══ EXERCISE DATA ══

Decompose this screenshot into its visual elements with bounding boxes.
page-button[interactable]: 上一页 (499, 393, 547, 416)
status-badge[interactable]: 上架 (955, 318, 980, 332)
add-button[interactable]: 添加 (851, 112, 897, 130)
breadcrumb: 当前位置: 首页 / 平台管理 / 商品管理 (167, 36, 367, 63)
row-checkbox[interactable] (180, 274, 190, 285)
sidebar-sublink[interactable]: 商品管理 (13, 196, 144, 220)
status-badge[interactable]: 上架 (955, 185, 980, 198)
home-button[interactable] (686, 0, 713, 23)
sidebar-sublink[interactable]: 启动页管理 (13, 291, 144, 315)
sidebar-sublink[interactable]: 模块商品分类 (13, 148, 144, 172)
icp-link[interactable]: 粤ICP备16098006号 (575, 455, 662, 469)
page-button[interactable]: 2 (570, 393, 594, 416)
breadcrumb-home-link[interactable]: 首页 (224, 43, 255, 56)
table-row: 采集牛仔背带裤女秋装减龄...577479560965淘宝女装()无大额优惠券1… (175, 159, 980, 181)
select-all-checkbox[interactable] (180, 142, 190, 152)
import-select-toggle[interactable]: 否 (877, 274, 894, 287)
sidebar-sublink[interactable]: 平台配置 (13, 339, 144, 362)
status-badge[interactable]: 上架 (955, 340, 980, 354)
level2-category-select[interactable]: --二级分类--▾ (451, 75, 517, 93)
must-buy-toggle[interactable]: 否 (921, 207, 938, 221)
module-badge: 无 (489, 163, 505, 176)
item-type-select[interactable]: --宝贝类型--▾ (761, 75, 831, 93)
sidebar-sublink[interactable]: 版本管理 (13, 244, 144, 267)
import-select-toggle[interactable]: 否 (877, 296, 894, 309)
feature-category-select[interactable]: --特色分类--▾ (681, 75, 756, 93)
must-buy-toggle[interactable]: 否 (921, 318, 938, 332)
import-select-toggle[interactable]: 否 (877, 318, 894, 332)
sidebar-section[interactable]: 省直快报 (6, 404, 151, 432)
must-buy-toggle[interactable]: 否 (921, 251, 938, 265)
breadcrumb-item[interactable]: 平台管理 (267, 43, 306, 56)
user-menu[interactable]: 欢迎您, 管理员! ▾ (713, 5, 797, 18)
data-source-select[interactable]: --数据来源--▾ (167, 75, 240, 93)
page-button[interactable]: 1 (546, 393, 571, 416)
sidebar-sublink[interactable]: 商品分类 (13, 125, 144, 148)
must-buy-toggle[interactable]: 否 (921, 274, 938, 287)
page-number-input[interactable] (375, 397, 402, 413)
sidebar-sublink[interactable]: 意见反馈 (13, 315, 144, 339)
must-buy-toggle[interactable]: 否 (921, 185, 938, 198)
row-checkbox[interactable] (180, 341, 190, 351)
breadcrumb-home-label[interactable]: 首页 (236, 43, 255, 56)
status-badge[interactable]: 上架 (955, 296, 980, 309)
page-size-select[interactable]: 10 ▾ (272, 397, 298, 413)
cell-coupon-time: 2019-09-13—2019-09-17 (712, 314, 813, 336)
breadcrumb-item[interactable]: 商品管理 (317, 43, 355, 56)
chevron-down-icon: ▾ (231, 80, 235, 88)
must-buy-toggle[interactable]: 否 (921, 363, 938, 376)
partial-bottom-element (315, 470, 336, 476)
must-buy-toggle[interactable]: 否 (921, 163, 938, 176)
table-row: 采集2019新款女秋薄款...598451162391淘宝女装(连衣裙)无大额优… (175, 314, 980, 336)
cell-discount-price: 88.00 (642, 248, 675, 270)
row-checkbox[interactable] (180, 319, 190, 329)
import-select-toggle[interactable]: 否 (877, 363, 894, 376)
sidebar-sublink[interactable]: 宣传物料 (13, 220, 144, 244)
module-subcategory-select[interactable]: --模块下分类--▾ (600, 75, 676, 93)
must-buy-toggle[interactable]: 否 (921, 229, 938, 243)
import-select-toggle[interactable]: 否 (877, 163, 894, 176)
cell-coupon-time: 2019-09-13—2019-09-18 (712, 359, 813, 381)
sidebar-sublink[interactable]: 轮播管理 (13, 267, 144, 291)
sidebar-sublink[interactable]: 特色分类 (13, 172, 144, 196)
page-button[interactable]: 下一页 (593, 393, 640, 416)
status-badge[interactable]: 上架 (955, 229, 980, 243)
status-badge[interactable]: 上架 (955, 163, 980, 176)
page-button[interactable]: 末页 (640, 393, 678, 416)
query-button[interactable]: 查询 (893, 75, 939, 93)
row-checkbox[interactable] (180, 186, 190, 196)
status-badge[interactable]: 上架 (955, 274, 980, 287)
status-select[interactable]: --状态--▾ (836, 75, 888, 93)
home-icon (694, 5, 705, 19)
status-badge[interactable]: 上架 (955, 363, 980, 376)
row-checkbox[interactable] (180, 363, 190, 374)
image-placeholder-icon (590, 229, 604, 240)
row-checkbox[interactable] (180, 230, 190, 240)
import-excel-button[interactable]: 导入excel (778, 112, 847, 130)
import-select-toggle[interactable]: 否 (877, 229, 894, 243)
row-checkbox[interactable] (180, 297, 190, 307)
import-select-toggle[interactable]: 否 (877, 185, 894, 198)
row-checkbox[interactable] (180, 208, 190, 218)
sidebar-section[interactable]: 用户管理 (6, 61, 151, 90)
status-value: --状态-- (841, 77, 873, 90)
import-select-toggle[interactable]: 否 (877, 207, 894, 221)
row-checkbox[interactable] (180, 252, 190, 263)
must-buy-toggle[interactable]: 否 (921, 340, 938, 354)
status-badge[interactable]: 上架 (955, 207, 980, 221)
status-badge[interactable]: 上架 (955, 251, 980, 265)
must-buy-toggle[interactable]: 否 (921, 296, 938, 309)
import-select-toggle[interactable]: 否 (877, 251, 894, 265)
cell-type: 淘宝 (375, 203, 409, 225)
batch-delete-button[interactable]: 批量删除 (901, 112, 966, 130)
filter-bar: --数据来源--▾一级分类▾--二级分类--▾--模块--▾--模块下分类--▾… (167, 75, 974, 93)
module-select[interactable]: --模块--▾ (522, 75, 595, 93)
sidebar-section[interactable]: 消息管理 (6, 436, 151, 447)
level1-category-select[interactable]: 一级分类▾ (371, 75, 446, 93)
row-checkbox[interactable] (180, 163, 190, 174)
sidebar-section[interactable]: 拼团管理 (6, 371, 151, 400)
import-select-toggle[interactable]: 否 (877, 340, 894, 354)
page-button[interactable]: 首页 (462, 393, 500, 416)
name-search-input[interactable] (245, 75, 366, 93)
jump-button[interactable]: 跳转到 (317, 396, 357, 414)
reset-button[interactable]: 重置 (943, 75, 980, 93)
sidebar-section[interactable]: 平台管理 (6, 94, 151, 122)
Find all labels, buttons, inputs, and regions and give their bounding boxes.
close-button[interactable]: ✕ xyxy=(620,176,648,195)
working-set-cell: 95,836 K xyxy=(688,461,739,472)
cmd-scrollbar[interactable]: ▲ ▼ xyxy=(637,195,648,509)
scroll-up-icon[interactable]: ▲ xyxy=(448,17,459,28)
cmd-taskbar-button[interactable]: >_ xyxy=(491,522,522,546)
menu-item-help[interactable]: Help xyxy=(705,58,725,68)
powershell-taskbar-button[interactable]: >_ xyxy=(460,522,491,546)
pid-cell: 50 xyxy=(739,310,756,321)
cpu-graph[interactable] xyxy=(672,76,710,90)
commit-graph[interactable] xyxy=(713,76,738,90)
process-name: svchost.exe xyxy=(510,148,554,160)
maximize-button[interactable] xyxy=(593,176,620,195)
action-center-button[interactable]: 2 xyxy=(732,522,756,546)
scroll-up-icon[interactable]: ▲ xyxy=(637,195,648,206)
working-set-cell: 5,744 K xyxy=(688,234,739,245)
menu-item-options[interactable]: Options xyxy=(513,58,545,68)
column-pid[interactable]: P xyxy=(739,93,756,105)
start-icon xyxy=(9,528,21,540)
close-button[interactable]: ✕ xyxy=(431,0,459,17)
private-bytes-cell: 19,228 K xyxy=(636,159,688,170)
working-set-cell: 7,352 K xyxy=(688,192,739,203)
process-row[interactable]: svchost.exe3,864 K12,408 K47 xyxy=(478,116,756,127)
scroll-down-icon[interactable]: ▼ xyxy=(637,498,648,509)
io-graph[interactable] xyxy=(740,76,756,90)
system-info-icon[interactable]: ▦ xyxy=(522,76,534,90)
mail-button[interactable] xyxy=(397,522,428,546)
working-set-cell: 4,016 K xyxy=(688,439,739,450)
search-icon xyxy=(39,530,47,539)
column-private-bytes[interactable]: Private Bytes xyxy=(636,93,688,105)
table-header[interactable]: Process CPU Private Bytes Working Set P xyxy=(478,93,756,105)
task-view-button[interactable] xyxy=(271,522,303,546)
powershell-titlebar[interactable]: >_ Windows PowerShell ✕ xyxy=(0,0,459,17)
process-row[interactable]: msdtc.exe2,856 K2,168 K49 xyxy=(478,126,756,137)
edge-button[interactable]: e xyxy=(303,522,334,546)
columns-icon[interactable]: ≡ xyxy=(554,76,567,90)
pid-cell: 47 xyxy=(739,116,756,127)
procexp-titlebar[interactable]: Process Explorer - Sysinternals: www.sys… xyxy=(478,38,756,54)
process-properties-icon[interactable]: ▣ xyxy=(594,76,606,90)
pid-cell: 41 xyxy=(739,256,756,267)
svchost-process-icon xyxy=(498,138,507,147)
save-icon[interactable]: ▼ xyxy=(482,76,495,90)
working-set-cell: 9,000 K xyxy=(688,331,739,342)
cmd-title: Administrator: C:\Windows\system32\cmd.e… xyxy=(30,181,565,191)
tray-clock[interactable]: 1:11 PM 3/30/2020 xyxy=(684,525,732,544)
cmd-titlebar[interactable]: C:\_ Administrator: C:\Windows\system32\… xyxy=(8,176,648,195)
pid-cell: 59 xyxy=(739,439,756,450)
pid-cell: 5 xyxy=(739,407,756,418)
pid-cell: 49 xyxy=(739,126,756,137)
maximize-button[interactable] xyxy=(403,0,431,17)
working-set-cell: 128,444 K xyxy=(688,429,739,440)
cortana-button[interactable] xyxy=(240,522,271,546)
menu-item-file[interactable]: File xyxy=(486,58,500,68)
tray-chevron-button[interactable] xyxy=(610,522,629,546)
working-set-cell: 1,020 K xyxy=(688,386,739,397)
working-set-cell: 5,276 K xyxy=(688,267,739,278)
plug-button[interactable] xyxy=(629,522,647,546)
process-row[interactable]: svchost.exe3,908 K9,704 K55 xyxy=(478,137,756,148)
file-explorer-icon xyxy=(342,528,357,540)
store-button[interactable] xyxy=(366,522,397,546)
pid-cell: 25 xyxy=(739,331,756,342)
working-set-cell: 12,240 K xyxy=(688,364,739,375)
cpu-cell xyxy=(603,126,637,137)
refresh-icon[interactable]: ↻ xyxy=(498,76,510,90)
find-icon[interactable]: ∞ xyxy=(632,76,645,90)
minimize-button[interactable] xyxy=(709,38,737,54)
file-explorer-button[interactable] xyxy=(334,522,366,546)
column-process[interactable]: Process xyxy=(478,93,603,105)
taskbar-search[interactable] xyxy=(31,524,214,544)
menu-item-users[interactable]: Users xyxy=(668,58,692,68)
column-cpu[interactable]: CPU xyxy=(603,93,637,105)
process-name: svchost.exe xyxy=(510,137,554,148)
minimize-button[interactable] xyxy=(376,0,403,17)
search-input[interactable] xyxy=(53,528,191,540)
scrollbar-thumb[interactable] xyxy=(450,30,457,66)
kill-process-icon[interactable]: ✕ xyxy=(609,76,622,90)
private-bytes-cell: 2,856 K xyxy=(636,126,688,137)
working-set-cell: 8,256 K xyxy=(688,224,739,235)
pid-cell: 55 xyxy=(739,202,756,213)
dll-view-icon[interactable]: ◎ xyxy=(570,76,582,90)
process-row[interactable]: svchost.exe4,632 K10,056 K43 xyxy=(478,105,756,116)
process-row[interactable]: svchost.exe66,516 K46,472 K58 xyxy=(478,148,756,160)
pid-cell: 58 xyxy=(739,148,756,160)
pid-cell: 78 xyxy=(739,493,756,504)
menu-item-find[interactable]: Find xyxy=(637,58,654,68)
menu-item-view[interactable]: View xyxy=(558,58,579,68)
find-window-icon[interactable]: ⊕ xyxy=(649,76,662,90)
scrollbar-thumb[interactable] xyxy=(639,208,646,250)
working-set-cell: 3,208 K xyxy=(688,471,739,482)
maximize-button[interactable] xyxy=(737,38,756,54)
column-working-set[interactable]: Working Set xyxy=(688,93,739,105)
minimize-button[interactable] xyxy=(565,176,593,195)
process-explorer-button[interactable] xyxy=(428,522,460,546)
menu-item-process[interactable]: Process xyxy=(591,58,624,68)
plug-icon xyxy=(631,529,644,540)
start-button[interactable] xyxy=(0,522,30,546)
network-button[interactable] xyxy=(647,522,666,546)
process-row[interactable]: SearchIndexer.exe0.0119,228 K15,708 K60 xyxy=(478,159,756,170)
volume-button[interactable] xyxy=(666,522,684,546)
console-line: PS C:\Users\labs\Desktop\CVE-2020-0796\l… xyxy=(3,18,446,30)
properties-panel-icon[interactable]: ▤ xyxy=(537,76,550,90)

═══

WORK TO COMPLETE: Apply a filter for "sublink" to the entries and show each line that passes.

COMPLETED TASK:
sidebar-sublink[interactable]: 商品管理 (13, 196, 144, 220)
sidebar-sublink[interactable]: 启动页管理 (13, 291, 144, 315)
sidebar-sublink[interactable]: 模块商品分类 (13, 148, 144, 172)
sidebar-sublink[interactable]: 平台配置 (13, 339, 144, 362)
sidebar-sublink[interactable]: 版本管理 (13, 244, 144, 267)
sidebar-sublink[interactable]: 商品分类 (13, 125, 144, 148)
sidebar-sublink[interactable]: 意见反馈 (13, 315, 144, 339)
sidebar-sublink[interactable]: 宣传物料 (13, 220, 144, 244)
sidebar-sublink[interactable]: 轮播管理 (13, 267, 144, 291)
sidebar-sublink[interactable]: 特色分类 (13, 172, 144, 196)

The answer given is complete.